* [WHAT THIS TASK INVOLVES] Each line with the word "https" must appear in the answer, copied from the records.

* [Records drawn from a dataset]

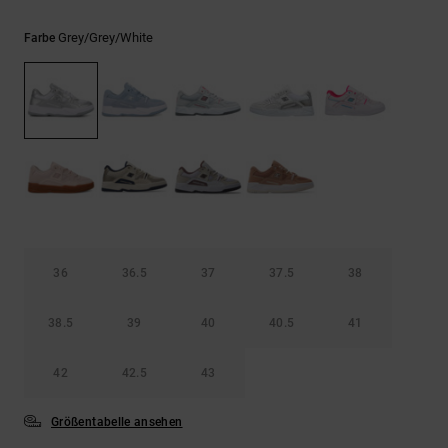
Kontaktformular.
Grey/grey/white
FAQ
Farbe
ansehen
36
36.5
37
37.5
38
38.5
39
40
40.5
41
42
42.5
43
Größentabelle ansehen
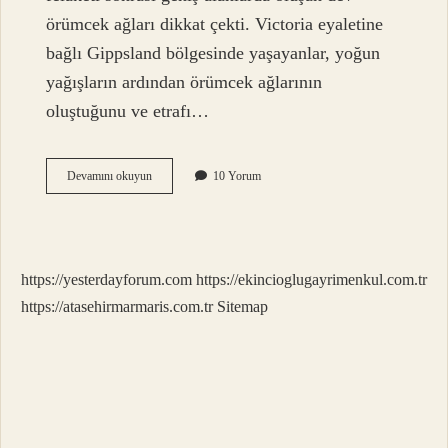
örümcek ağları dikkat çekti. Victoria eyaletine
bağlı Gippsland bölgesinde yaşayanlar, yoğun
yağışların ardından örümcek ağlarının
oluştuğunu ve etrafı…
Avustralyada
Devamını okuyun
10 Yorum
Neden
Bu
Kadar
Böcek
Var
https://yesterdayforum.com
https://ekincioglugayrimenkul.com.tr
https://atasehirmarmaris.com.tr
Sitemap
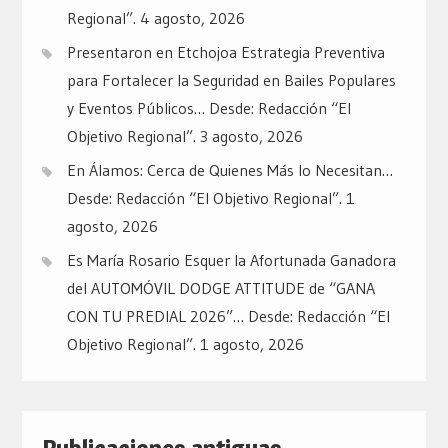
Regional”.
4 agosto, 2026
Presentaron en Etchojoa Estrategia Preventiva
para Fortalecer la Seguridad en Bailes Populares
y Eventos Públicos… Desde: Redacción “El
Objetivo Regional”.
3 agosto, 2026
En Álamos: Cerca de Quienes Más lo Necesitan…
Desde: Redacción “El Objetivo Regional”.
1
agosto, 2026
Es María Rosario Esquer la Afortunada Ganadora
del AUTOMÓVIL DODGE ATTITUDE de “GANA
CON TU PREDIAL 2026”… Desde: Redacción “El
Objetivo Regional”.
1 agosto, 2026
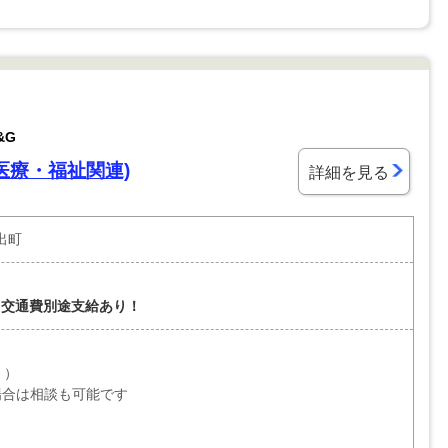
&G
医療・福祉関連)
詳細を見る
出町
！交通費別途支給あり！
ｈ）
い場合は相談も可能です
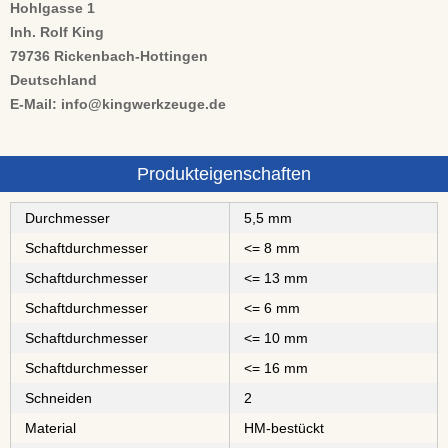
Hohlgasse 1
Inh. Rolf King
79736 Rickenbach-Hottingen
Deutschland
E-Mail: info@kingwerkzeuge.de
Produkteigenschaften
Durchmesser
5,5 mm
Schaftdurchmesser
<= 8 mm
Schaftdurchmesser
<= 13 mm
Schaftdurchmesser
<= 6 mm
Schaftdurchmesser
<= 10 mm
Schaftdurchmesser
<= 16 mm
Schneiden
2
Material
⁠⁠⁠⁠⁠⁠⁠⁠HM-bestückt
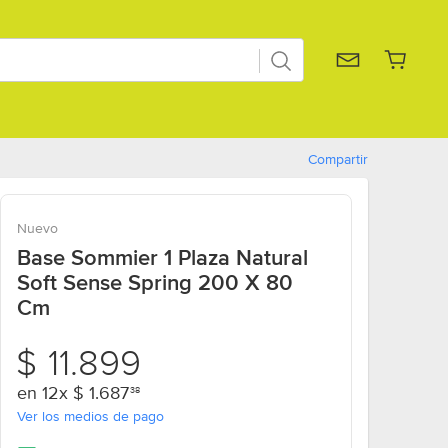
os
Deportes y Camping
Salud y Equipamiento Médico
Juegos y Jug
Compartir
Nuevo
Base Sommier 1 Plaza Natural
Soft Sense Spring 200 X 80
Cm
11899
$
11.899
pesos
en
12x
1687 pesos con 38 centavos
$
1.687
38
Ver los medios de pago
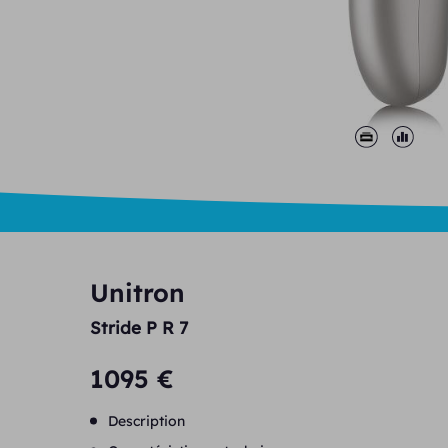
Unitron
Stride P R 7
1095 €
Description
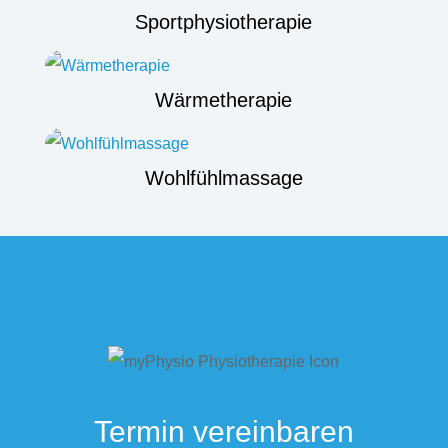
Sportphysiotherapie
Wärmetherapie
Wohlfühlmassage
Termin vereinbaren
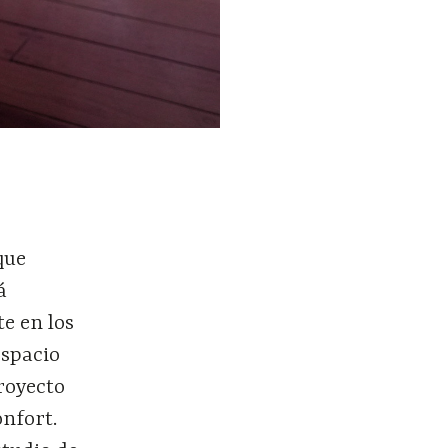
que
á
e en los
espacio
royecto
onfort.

* [SOLUTION TO THIS PROBLEM]
https://yesterdayforum.com
https://ekincioglugayrimenkul.com.tr
https://atasehirmarmaris.com.tr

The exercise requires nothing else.